It's the first ever described case of intravascular semen injection...
A warning has been issued to the public by the Irish Medical Journal, about the dangers of medical experimentation - after it emerged a man injected himself with his own semen to treat back pain.
The case in question involves a 33-year-old man who was complaining of severe lower back pain after lifting a heavy steel object.
However upon further examination of the man by doctors, a red rash on his right upper arm was identified.
It was then that patient admitted he had been injecting himself with his own semen for a year and a half.
“The patient disclosed that he had intravenously injected his own semen as an innovative method to treat back pain,” the case study noted.
“He had devised this 'cure' independent of any medical advice.
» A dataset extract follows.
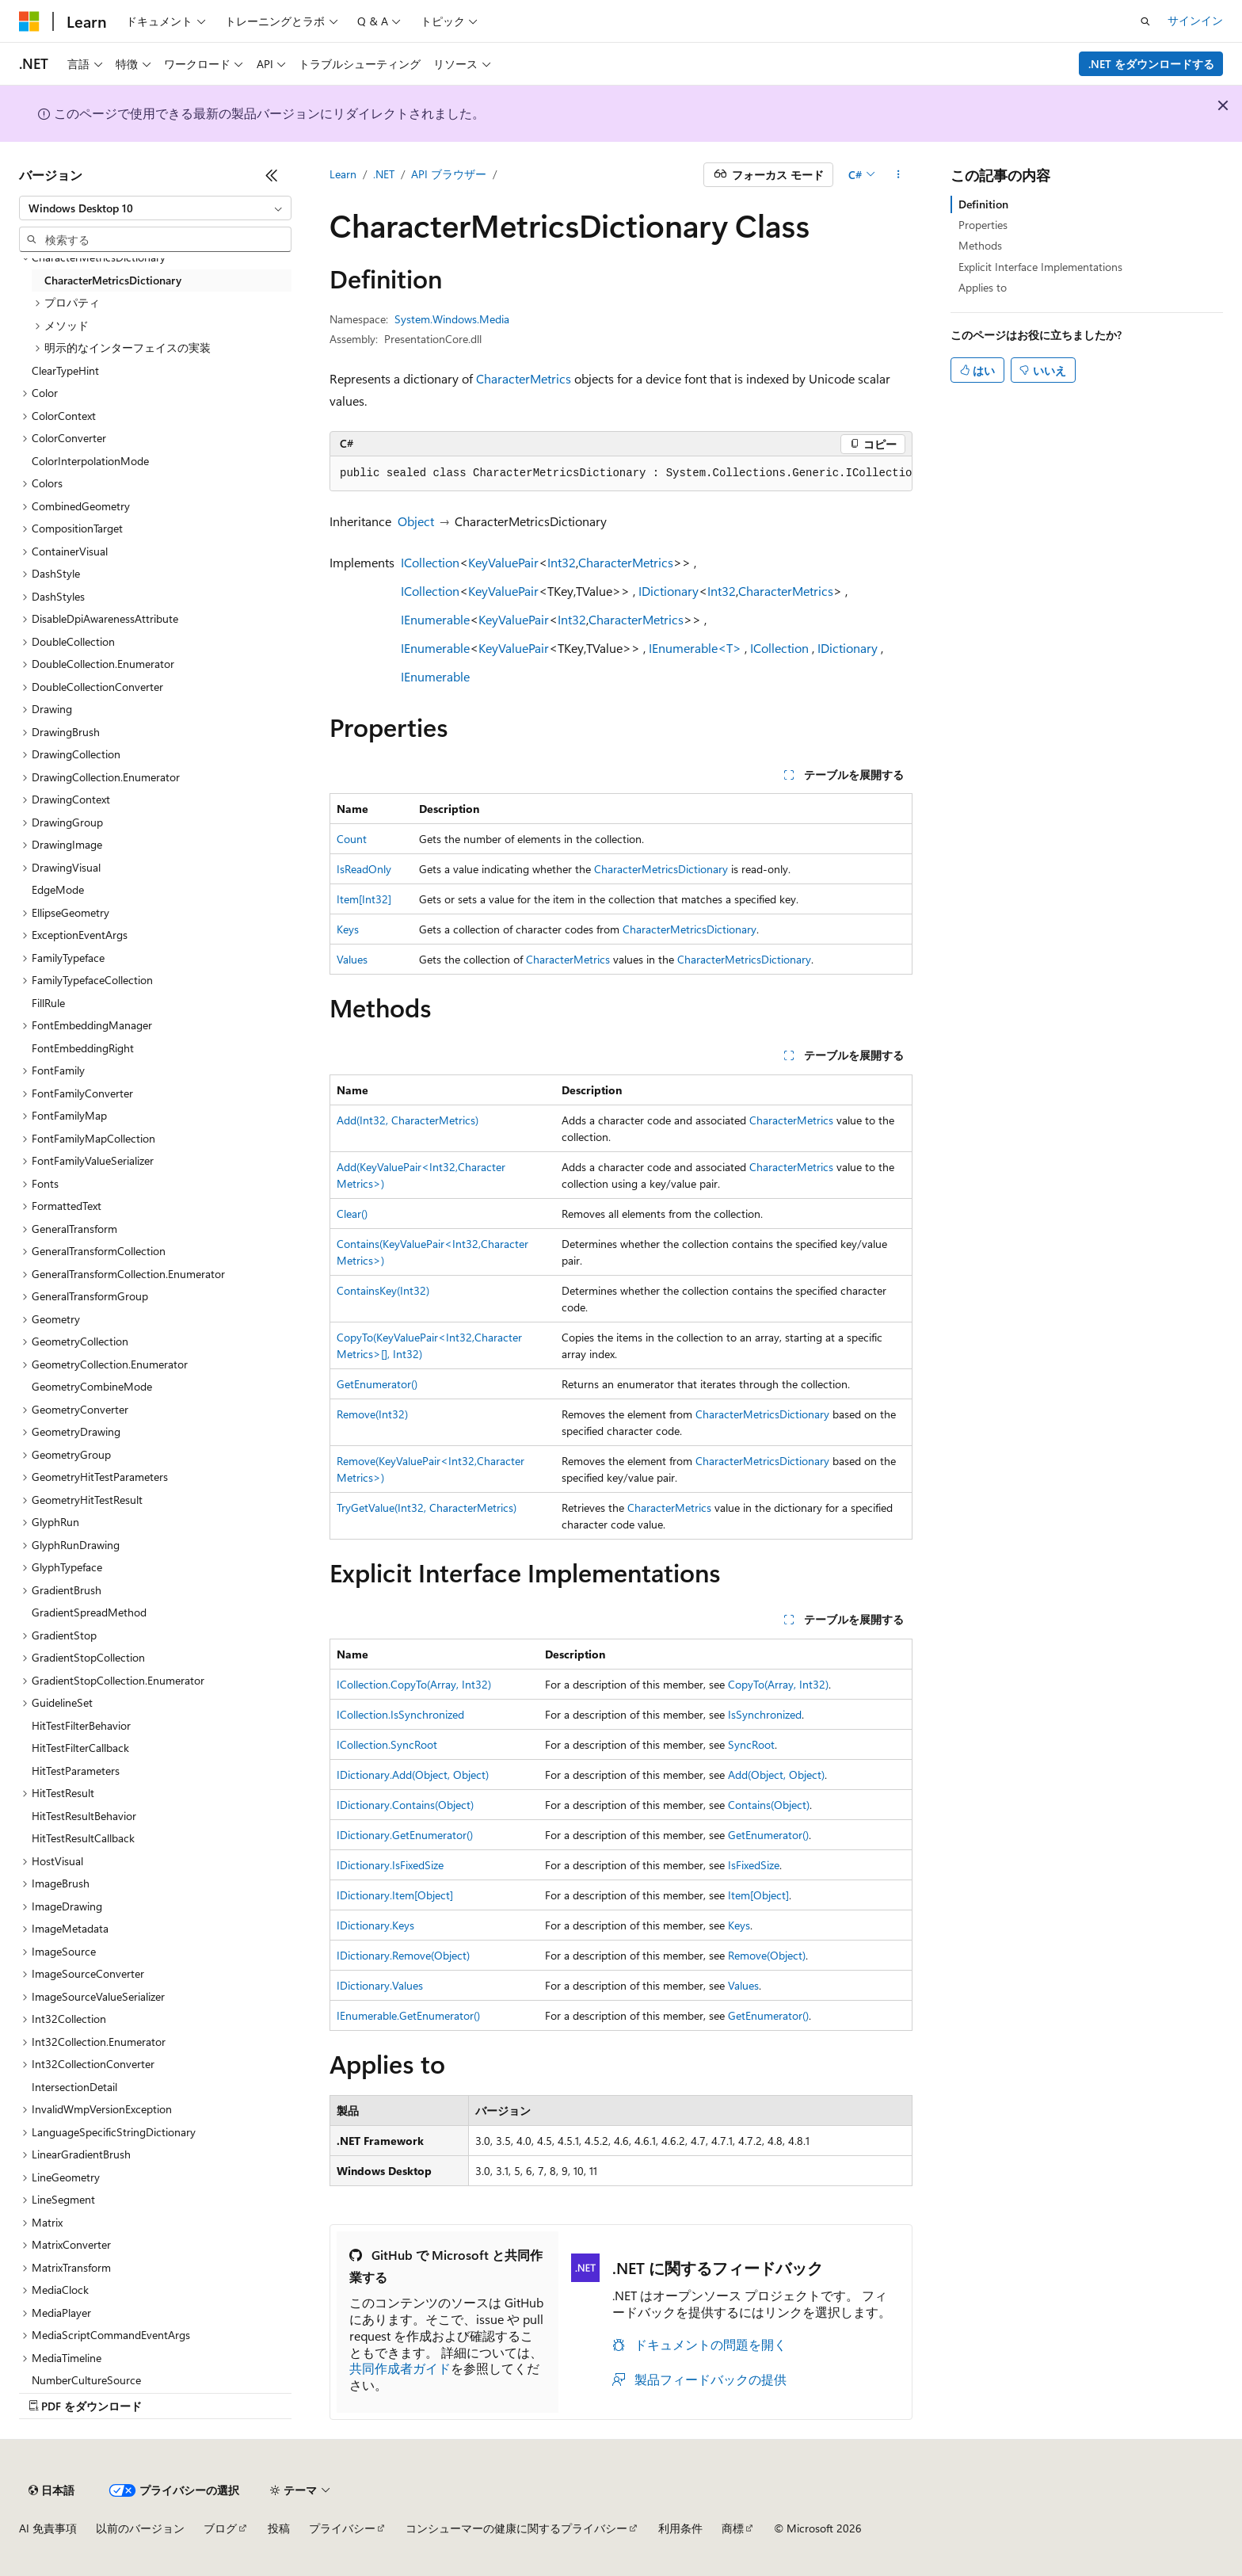 The height and width of the screenshot is (2576, 1242). What do you see at coordinates (383, 1290) in the screenshot?
I see `ContainsKey(Int32)` at bounding box center [383, 1290].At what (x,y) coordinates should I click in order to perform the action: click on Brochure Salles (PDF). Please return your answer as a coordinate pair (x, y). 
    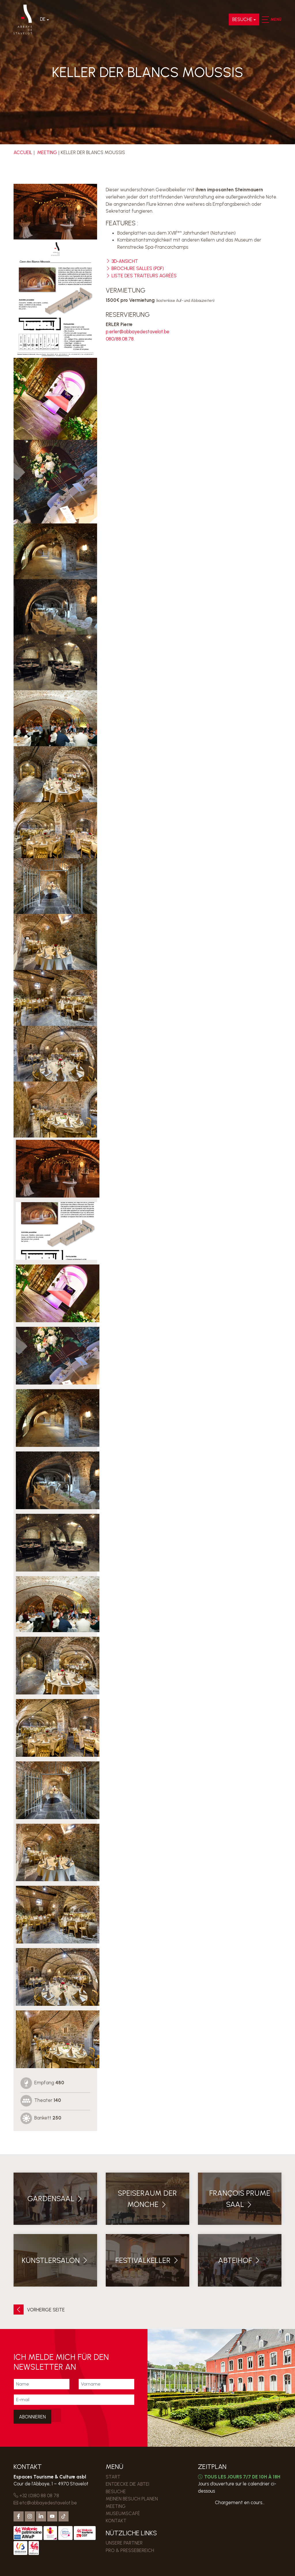
    Looking at the image, I should click on (135, 268).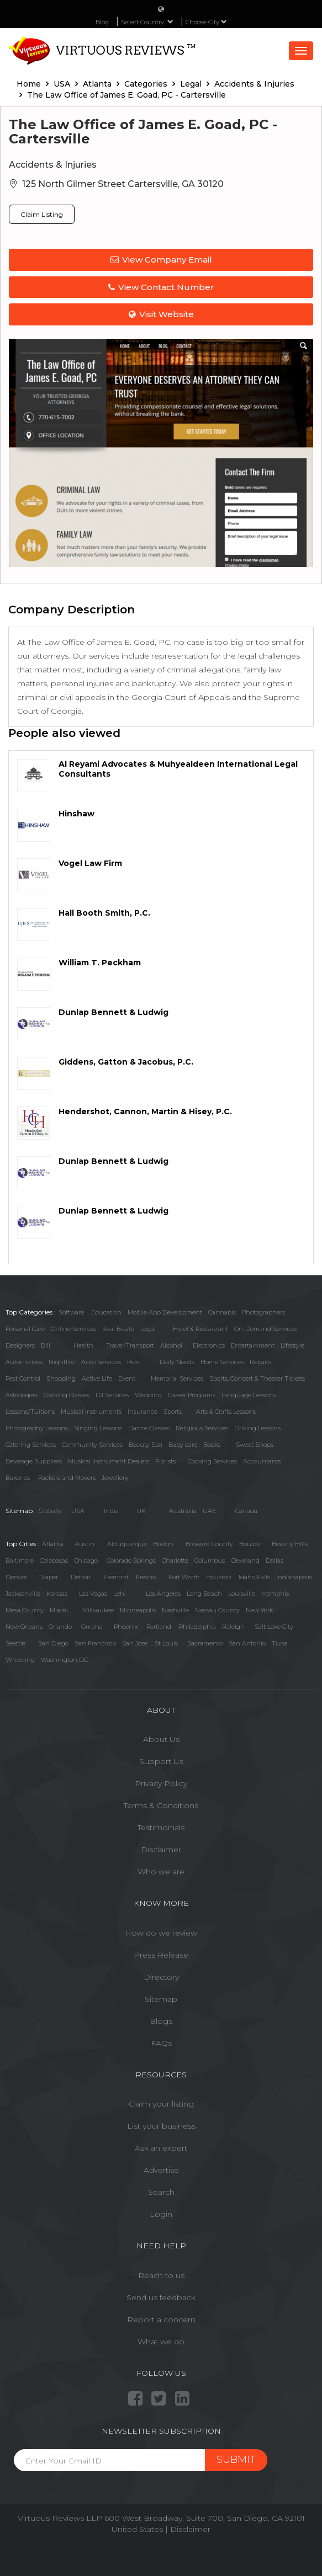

Upon further interrogation of this alternative therapy, he revealed he had injected one monthly 'dose' of semen for 18 consecutive months using a hypodermic needle which had been purchased online.
“Upon this occasion the patient had injected three 'doses' of semen intra-vascularly and intra-muscularly,” it said.
Doctors found that the semen had leaked into the soft tissue in the man’s arm, causing the rash.
“This patient’s back pain improved over the course of his inpatient stay and he opted to discharge himself without availing of an incision and drainage of the local collection,” the authors noted.
The Dublin-based authors say the case is “the first ever described case of intravascular semen injection and associated abscess in the medical literature” and warn the case “demonstrates the risks involved with medical experimentation prior to extensive clinical research”.